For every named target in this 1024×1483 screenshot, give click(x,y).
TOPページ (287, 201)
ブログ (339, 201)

====================

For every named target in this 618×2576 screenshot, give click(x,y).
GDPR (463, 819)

====================

## [What needs to be done]
Produce only the lines from the line containing "For every named target in this 1024×1483" through the line containing "ブログ (339, 201)", inclusive of both, exactly as they stand in the entries above.

## [Exercise result]
For every named target in this 1024×1483 screenshot, give click(x,y).
TOPページ (287, 201)
ブログ (339, 201)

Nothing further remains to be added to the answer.